#### Records for this task:
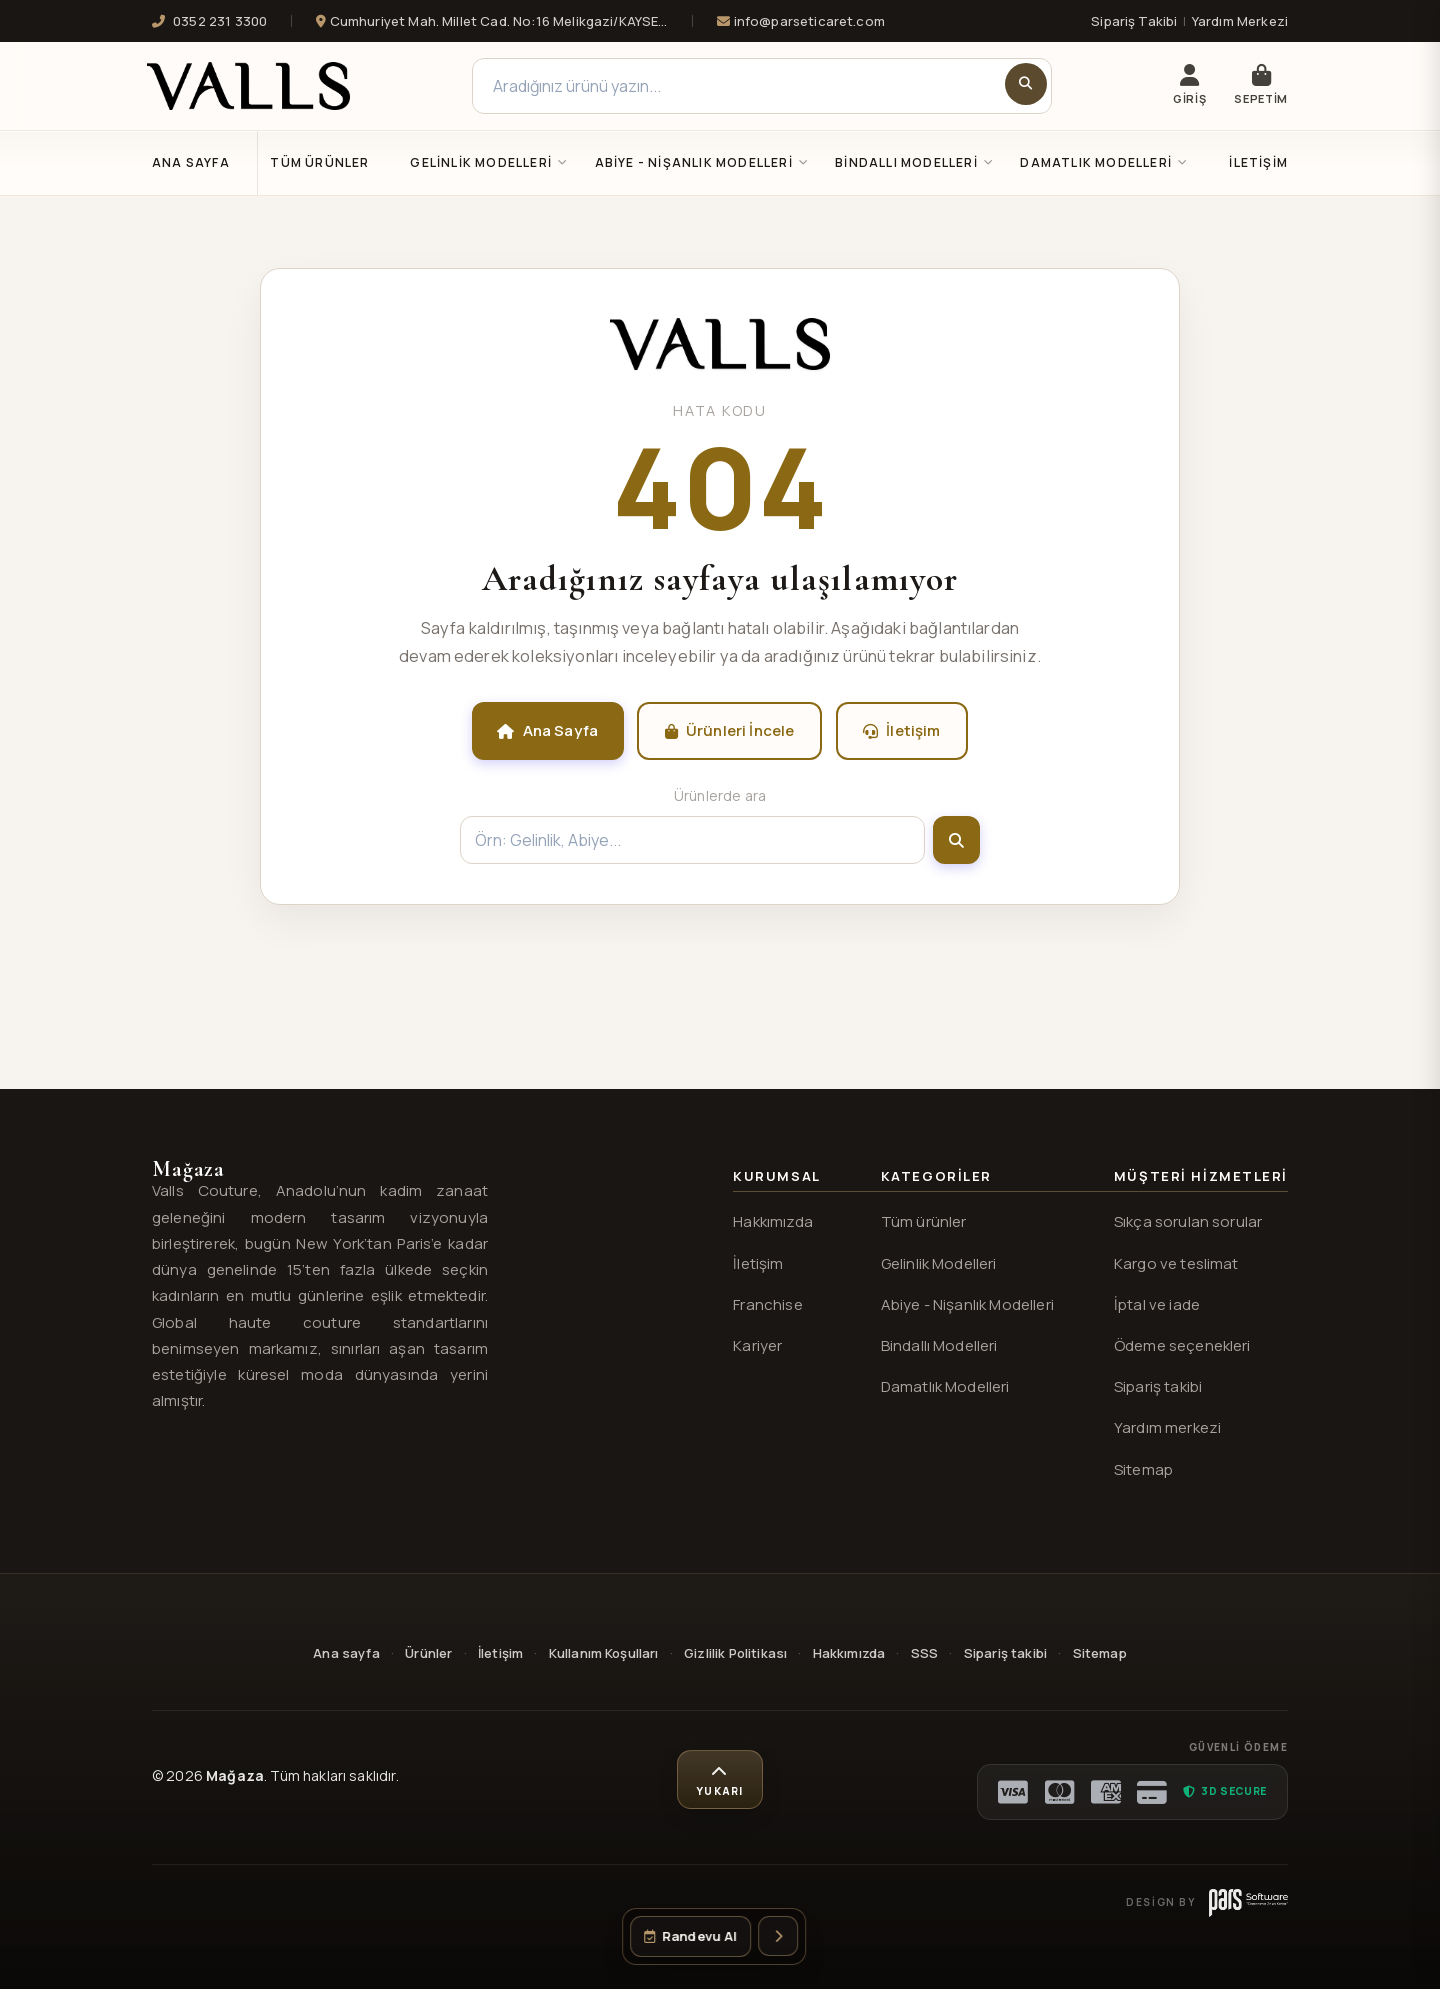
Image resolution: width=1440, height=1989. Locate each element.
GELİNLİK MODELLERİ (489, 162)
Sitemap (1143, 1469)
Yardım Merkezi (1240, 21)
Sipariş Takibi (1134, 21)
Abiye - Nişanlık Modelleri (967, 1304)
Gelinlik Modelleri (939, 1263)
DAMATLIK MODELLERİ (1104, 162)
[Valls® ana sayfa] (720, 364)
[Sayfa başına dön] (720, 1780)
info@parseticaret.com (801, 21)
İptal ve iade (1157, 1304)
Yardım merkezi (1167, 1427)
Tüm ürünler (924, 1221)
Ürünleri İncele (730, 730)
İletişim (1258, 162)
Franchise (767, 1304)
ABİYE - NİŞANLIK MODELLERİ (702, 162)
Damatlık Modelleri (945, 1386)
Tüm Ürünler (319, 162)
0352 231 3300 (209, 21)
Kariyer (757, 1345)
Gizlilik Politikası (735, 1653)
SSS (924, 1653)
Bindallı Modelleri (939, 1345)
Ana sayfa (346, 1653)
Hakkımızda (773, 1221)
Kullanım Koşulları (604, 1653)
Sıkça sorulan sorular (1188, 1221)
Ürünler (428, 1653)
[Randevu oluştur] (690, 1936)
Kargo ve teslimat (1176, 1263)
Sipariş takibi (1158, 1386)
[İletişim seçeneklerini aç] (778, 1936)
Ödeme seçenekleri (1182, 1345)
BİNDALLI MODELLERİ (914, 162)
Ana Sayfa (191, 162)
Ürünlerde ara (720, 795)
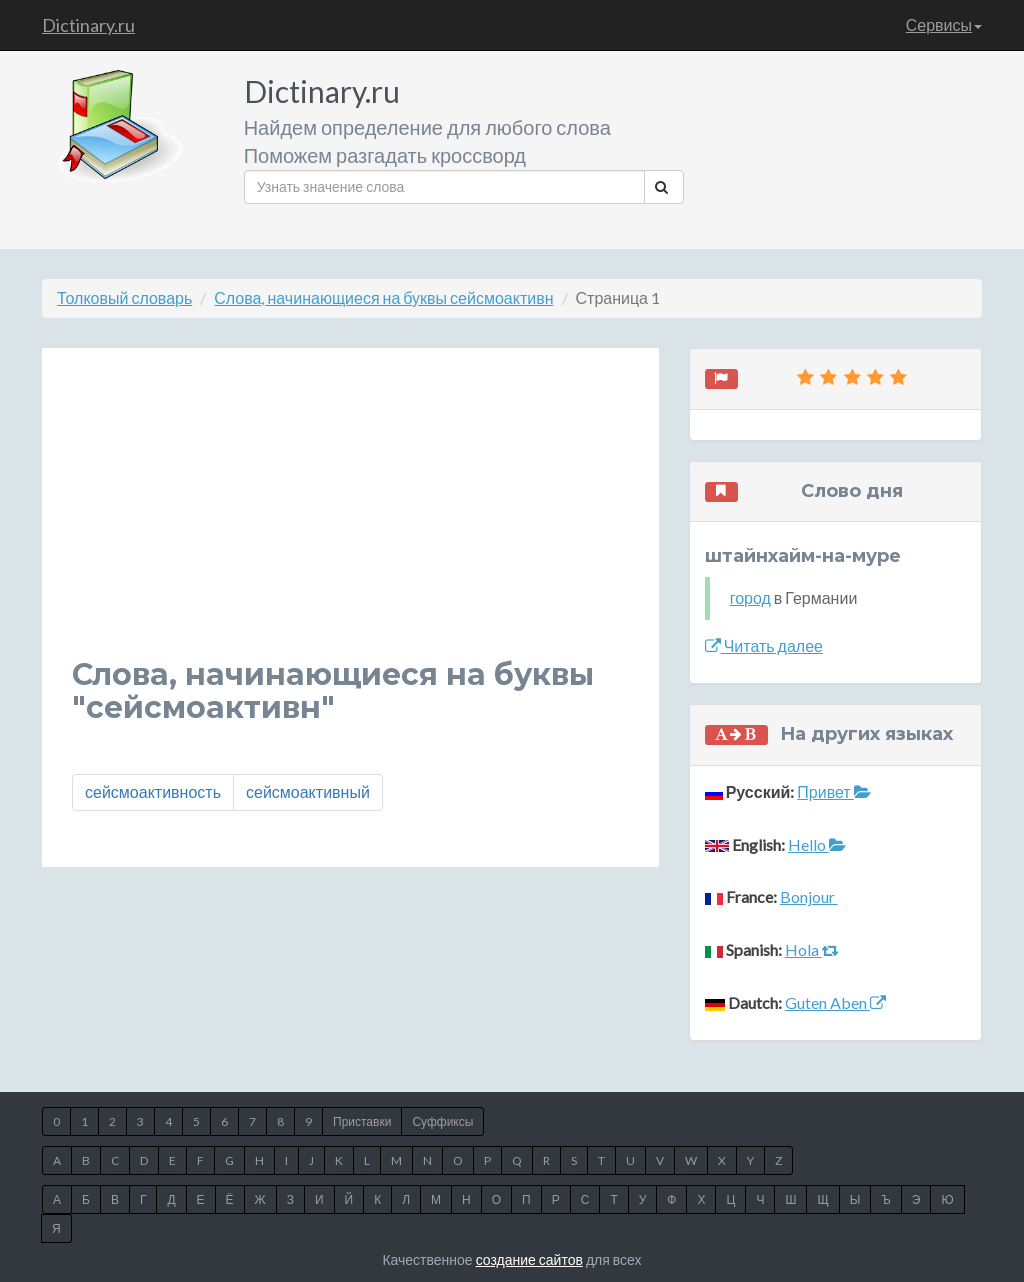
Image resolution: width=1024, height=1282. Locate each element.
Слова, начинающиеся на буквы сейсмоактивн (383, 297)
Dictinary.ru (88, 25)
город (750, 597)
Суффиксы (442, 1121)
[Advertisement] (350, 518)
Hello (817, 844)
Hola (812, 949)
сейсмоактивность (153, 791)
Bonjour (809, 896)
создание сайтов (529, 1259)
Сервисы (944, 24)
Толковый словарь (124, 297)
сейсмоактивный (308, 791)
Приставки (362, 1121)
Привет (833, 791)
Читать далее (764, 645)
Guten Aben (835, 1002)
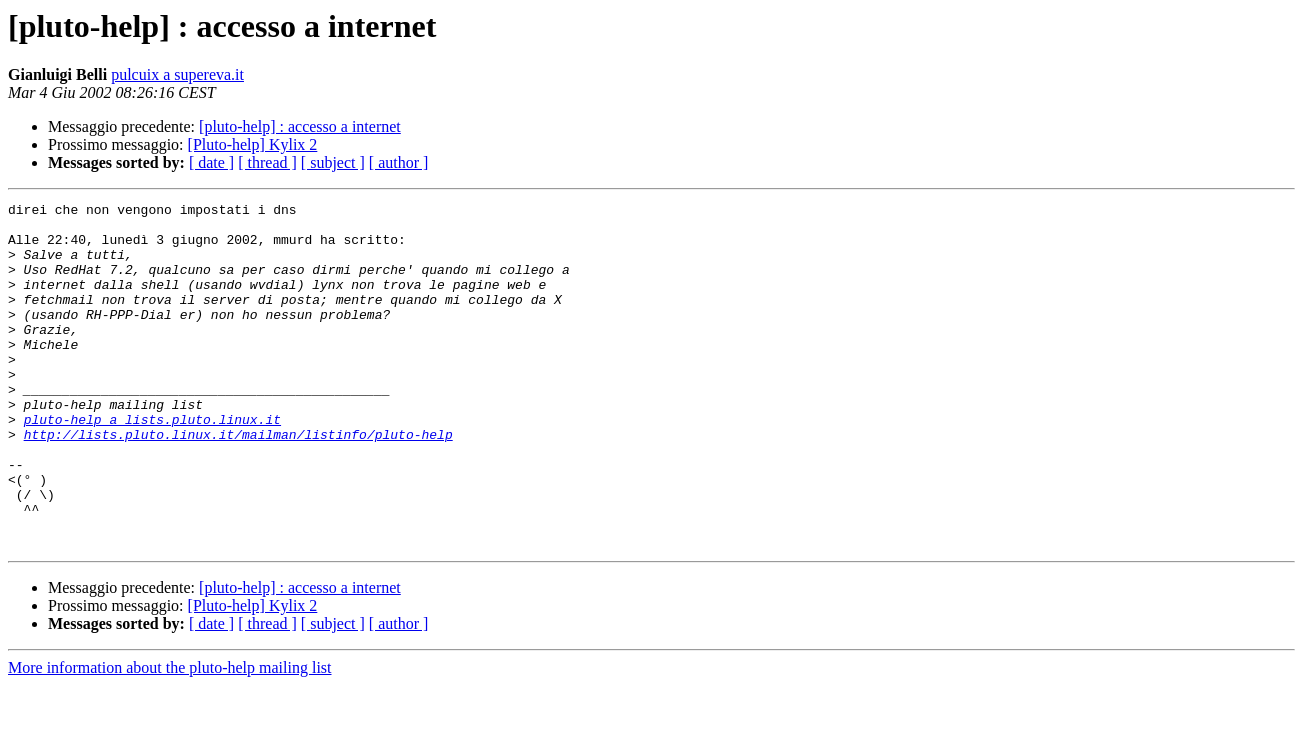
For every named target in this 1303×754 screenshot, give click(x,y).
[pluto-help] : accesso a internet (300, 126)
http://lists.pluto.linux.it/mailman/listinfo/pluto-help (238, 482)
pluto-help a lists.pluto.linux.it (152, 464)
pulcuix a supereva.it (177, 74)
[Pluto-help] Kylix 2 (253, 144)
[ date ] (211, 162)
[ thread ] (267, 162)
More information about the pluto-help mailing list (170, 736)
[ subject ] (333, 162)
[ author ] (399, 162)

#### The problem:
Starting with the line that contains "Kariyer (757, 1345)" and finishing with the line that contains "город (750, 597)", reproduce every line of the material above exactly, but not the pictures.

#### Response to this task:
Kariyer (757, 1345)
Gizlilik Politikası (735, 1653)
SSS (924, 1653)
Bindallı Modelleri (939, 1345)
Ana sayfa (346, 1653)
Hakkımızda (773, 1221)
Kullanım Koşulları (604, 1653)
Sıkça sorulan sorular (1188, 1221)
Ürünler (428, 1653)
[Randevu oluştur] (690, 1936)
Kargo ve teslimat (1176, 1263)
Sipariş takibi (1158, 1386)
[İletişim seçeneklerini aç] (778, 1936)
Ödeme seçenekleri (1182, 1345)
BİNDALLI MODELLERİ (914, 162)
Ana Sayfa (191, 162)
Ürünlerde ara (720, 795)
Image resolution: width=1024, height=1282. Locate each element.
Слова, начинающиеся на буквы сейсмоактивн (383, 297)
Dictinary.ru (88, 25)
город (750, 597)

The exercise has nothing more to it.